“Vorsprung durch Technik” is a phrase most commonly associated with a leading German car maker. Roughly translated as “advancement through technology”, one might ask the question how is this relevant to music? Well, a car analogy may appear somewhat odd, but if you were to take the aforementioned soundbite and change it slightly to “Vorsprung durch Jazz” (advancement through jazz) and then throw in a large dose of America’s “Pimp my Ride”, Jeremy Clarkson’s head might explode. And that could only be a good thing…

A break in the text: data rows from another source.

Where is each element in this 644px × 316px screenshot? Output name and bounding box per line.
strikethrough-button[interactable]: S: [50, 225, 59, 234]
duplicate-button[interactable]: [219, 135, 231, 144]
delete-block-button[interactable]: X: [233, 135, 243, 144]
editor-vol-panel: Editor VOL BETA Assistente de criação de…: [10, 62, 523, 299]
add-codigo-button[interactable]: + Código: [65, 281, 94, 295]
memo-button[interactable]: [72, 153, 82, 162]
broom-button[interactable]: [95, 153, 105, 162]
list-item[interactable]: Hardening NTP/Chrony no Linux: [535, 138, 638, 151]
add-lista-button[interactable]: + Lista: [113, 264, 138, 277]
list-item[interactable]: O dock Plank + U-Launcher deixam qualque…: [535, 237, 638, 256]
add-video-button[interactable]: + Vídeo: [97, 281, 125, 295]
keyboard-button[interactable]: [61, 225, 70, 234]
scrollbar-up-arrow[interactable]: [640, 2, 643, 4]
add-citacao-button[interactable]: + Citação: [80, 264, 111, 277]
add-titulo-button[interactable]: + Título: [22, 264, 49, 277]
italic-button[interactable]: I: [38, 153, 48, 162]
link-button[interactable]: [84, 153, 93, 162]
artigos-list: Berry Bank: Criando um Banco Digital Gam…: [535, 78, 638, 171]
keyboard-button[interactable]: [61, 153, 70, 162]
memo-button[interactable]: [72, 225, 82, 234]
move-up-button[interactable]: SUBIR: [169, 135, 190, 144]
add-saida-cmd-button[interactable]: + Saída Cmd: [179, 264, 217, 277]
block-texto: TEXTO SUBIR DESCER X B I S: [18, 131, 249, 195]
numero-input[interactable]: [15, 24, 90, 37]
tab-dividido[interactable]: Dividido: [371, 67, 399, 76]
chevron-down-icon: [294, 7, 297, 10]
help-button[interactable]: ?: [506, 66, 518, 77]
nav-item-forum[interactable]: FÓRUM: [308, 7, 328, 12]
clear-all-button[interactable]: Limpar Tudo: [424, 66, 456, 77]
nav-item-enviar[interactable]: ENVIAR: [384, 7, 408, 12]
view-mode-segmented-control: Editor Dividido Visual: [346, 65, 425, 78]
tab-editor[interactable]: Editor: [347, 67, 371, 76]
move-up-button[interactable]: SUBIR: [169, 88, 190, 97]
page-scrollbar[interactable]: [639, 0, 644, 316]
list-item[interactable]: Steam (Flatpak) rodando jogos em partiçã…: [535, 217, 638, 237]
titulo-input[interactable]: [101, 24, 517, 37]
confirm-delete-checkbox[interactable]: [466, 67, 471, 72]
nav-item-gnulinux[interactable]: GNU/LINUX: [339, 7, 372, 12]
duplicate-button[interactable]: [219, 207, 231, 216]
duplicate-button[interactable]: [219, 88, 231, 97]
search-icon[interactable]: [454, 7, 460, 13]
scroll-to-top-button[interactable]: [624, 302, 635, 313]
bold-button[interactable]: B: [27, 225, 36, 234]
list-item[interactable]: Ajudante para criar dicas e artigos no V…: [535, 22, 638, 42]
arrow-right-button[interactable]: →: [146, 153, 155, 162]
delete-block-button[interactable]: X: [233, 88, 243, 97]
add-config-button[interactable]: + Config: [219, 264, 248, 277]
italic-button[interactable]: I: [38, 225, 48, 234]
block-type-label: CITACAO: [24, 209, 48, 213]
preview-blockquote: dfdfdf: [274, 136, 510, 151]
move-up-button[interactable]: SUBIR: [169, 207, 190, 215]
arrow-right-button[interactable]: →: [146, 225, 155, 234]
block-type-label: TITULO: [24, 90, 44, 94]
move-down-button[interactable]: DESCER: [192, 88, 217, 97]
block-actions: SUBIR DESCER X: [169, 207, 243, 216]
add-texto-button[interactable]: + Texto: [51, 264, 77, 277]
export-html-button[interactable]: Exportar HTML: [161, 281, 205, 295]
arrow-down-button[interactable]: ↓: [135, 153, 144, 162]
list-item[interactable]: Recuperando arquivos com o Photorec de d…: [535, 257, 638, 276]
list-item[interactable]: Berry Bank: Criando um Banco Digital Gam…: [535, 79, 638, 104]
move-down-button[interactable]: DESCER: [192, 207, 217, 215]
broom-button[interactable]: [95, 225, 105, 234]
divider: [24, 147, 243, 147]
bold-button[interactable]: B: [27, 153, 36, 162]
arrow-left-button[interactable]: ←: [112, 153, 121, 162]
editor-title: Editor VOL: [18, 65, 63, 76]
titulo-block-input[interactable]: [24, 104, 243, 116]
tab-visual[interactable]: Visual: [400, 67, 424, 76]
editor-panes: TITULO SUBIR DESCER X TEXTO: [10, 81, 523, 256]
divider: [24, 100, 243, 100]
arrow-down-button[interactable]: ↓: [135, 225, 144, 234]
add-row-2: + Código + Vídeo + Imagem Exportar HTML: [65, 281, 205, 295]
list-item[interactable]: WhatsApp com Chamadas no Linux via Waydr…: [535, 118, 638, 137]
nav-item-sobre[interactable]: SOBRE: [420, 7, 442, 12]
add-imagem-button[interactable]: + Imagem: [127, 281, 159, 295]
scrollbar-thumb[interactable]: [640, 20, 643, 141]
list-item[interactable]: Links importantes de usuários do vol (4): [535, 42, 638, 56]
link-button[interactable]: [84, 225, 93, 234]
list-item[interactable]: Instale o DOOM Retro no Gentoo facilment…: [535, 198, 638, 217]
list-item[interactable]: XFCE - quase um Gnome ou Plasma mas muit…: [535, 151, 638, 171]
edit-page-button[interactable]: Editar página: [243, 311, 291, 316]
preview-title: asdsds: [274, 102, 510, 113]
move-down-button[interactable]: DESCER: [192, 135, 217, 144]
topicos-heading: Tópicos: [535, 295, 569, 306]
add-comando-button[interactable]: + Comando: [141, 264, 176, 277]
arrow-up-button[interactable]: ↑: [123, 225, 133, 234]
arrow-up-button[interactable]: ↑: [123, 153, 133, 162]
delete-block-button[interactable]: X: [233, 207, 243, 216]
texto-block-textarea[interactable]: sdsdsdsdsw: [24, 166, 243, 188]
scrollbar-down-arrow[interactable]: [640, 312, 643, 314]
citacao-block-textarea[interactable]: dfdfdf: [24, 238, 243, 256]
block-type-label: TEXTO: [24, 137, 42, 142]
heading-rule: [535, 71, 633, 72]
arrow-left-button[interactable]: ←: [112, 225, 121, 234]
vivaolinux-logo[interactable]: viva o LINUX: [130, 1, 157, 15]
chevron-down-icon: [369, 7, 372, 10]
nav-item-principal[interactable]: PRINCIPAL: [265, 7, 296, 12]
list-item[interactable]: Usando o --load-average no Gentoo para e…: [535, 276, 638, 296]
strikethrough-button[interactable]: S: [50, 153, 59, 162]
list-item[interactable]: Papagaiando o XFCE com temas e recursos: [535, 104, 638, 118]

Gebhard Ullmann’s Basement Research celebrate 20 years of making music with their 7th studio album “Hat And Shoes”. Astonishingly, this is Ullmann’s 50th release as a leader or co leader. Undoubtedly Mr Ullmann has been busy. Born in 1957, the multi instrumentalist is one of Germany’s leading musical personalities and one of the most prolific and creatively fertile composer-improvisers working on either side of the Atlantic today. For this album there is an international line-up as he is joined by some of the finest musicians around: Trombonist Steve Swell, saxophonist Julian Arguelles, bassist Pascal Niggenkemper, and drummer Gerald Cleaver. Whilst Ullmann is obviously the driving force for Basement Research, one cannot underestimate the contribution of his fellow musicians. German precision engineering is famous the world over, but not so immediately recognised in the jazz idiom. On this evidence it should be. But what really sets this album apart is the improvisation. How much of Ullman’s music is scored, and how much improv is practically impossible to tell. But what I do know is that without the solid structure to work from, it just isn’t going to build or work in a cohesive way.

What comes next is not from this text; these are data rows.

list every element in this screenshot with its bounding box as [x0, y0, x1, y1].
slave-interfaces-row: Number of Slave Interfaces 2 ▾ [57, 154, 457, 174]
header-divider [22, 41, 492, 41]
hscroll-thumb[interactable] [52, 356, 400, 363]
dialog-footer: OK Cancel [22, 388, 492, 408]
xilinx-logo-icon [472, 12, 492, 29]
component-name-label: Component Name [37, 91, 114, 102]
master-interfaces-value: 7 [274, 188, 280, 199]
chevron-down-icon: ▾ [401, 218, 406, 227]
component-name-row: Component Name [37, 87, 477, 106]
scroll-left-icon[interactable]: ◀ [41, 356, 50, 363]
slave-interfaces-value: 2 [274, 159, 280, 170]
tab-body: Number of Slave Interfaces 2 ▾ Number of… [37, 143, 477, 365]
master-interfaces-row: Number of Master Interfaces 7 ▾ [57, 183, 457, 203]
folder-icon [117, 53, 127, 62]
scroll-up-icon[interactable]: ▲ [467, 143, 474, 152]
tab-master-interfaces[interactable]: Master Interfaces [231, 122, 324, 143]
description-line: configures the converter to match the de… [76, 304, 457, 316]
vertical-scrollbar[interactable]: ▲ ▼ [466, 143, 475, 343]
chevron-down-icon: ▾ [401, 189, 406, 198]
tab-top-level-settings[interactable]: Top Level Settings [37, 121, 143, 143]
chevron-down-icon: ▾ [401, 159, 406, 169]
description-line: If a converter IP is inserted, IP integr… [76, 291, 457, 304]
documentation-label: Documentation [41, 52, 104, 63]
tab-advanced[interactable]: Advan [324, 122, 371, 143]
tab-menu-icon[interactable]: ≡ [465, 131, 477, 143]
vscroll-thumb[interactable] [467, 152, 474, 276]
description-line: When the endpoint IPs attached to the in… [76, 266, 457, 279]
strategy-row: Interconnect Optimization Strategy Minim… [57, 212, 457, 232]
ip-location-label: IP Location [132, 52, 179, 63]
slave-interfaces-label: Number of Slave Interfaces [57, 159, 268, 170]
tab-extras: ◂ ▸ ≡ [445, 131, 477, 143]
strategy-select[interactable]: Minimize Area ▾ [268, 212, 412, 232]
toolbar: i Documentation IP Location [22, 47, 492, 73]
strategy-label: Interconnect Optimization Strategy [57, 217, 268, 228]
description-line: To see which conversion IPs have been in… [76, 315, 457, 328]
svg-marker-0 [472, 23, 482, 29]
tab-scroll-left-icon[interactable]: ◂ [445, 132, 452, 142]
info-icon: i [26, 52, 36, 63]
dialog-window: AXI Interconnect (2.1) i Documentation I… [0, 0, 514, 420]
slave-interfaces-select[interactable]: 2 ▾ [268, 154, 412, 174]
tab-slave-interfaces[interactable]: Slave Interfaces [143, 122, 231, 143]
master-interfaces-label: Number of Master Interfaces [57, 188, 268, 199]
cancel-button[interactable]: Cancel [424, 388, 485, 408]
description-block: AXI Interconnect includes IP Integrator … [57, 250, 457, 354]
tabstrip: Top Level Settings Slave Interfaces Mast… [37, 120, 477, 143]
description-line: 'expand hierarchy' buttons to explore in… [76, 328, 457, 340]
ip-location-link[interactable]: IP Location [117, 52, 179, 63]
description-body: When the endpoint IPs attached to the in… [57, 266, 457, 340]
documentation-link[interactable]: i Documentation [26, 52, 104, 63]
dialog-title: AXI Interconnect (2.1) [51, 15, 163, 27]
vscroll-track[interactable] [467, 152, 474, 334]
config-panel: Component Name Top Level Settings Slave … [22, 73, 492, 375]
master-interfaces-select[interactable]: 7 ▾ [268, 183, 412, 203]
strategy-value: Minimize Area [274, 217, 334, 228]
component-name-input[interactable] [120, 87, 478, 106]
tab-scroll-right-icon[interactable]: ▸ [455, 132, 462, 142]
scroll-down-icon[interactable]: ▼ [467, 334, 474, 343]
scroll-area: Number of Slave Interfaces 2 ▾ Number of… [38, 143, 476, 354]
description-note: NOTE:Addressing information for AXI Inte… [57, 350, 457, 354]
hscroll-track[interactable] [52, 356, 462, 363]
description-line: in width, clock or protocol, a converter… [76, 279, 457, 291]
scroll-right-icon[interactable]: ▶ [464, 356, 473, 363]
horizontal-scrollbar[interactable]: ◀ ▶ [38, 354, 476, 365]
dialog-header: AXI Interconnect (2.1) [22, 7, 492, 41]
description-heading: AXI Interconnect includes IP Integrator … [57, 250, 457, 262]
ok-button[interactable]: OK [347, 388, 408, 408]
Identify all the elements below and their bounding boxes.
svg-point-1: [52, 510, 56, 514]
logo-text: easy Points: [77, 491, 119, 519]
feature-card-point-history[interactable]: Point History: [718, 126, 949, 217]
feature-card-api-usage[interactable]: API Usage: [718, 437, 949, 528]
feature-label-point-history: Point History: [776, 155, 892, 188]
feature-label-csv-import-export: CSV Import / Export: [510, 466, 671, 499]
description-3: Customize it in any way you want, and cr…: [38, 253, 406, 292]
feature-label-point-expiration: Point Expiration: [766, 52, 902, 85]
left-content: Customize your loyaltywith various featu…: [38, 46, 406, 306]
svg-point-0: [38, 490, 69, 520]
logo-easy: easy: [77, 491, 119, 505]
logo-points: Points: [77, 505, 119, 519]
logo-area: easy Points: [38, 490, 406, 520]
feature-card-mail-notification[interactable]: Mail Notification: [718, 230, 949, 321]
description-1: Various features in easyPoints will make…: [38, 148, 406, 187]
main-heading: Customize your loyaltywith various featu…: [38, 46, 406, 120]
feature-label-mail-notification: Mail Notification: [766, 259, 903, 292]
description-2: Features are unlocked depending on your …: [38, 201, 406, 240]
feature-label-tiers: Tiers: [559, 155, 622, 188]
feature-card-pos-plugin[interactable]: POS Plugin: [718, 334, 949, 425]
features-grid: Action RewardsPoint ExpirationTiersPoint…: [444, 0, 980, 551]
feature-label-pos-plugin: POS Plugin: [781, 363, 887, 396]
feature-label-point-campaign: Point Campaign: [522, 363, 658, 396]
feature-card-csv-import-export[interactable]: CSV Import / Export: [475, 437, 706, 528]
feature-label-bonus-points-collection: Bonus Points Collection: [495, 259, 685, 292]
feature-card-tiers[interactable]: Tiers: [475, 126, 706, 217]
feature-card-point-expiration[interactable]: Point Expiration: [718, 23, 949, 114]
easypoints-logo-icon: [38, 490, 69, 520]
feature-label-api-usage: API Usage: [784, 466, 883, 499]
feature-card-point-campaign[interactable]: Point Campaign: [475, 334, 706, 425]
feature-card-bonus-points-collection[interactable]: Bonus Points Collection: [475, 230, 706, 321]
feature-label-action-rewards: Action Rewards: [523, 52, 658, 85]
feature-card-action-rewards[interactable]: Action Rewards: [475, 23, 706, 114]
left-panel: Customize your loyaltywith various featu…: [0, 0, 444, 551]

Driving bass and drums open the album, leading the listener into an onslaught of sound that continues to weave, confuse, shock, surprise and delight throughout its entirety. A double-check is required to see that there really are only five musicians performing here. Much of the soloing is outstanding. At times there appear to be several solos taking place all at once. Are they random? I would suggest not, there is integrity throughout, as the interplay and understanding between the band members is tuned in to a place that few would venture to go. The first two tracks journey at a furious pace, with a muscular, energetic and impatient feel to them. As the dust settles and the album drives on, there is subtlety and beauty to be found, especially on “Five” and “Blue Trees and Related Objects”. Incredible soundscapes and individual brilliance from all five protagonists mark this recording out as something special.

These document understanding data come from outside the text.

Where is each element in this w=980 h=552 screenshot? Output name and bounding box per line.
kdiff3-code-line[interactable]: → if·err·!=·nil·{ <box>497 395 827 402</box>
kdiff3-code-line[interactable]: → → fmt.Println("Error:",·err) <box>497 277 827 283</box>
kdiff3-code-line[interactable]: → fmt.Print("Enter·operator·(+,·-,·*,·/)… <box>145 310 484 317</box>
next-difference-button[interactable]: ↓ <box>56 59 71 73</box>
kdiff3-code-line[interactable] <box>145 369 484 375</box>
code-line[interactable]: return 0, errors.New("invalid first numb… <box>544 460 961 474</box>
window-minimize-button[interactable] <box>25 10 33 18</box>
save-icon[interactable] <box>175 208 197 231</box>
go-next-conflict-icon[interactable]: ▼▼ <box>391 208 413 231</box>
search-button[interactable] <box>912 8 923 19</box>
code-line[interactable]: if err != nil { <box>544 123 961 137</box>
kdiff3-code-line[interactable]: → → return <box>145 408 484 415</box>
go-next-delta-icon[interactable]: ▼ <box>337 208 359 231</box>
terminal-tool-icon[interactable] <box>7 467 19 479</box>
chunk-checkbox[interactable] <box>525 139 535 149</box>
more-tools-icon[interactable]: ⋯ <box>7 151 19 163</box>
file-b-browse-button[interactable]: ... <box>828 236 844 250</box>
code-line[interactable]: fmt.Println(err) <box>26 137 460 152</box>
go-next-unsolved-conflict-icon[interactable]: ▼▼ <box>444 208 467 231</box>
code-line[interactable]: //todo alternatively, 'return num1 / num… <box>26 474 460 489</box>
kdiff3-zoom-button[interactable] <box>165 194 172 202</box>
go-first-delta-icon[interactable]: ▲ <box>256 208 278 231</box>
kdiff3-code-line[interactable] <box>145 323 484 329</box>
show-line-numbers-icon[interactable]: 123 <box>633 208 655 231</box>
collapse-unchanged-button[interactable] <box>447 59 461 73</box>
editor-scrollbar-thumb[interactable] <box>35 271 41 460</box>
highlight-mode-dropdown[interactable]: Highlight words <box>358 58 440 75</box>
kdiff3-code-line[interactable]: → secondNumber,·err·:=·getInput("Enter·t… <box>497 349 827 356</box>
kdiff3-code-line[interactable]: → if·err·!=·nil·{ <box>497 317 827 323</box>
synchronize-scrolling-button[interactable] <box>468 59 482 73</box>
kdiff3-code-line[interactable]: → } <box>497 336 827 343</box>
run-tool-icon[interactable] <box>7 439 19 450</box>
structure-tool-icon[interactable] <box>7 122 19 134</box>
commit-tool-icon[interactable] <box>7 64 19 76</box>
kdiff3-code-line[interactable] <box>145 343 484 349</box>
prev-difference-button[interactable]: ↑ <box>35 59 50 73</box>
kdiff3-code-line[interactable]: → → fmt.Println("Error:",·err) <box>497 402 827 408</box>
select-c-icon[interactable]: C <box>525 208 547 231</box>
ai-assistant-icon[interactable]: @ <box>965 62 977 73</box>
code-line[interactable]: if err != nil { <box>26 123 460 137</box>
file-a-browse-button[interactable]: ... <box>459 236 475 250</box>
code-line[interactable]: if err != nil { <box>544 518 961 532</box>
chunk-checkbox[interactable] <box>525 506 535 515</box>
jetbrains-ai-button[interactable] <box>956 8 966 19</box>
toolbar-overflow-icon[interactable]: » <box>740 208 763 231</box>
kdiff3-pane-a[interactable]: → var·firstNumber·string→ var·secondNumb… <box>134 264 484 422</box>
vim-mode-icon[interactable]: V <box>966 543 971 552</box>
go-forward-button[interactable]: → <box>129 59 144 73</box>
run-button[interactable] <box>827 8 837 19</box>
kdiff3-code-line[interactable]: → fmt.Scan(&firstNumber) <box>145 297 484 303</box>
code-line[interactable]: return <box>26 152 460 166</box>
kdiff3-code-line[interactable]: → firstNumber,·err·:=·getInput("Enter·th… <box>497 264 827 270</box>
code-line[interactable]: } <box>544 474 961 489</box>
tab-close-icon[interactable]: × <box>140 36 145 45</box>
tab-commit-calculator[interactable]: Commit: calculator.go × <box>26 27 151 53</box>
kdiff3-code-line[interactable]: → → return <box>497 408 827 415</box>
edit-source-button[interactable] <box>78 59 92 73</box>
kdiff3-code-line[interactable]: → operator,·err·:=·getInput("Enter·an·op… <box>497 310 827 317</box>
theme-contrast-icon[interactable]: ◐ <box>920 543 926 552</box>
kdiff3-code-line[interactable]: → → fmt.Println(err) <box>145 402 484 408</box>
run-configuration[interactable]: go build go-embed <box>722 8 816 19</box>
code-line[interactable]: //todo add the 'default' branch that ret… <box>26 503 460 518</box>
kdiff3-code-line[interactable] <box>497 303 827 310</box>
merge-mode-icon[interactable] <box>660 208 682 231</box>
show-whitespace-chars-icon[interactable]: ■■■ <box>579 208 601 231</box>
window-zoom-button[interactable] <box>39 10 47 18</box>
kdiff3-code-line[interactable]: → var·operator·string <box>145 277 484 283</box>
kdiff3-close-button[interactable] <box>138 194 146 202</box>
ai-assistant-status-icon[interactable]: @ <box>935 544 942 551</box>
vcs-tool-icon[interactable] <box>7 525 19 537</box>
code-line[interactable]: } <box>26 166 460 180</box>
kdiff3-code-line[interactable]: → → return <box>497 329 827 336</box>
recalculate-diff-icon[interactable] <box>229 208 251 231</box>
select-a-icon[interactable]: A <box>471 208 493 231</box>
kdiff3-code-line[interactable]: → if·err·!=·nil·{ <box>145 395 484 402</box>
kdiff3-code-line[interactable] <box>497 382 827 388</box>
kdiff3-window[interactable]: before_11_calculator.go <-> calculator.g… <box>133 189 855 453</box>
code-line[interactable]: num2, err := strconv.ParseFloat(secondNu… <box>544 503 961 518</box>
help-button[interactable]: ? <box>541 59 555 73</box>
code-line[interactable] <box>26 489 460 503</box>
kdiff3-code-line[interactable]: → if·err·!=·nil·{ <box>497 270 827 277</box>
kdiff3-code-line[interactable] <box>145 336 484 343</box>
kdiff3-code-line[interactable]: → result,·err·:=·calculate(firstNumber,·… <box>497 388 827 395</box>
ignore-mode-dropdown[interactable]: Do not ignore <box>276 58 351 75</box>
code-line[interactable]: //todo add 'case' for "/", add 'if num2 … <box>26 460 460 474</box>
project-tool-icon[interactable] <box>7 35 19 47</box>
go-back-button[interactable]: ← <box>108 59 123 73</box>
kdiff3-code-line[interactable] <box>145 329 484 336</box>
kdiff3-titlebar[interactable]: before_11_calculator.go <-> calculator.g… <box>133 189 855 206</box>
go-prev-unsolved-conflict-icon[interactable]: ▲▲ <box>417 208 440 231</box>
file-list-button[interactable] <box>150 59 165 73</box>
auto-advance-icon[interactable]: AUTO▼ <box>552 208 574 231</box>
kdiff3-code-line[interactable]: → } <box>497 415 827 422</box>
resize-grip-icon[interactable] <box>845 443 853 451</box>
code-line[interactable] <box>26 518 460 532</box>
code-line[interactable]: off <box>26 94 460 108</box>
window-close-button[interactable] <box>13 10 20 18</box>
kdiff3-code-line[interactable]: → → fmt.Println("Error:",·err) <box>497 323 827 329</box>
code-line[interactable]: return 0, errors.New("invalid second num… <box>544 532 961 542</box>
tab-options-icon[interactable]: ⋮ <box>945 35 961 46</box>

If you’re not into free improv then it’s fair to say your ears might struggle with “Hat And Shoes”. On first listen the words “car crash” may come to mind. Your blood pressure will rise and you’ll be thinking about random acts of road rage. If however, it is, then you are in for a treat. You’ll be thinking of excuses to take the four wheels out onto the wide open road just as an excuse to be alone and put this cd on at full volume.
“Vorsprung durch Jazz” – as they should say in Germany.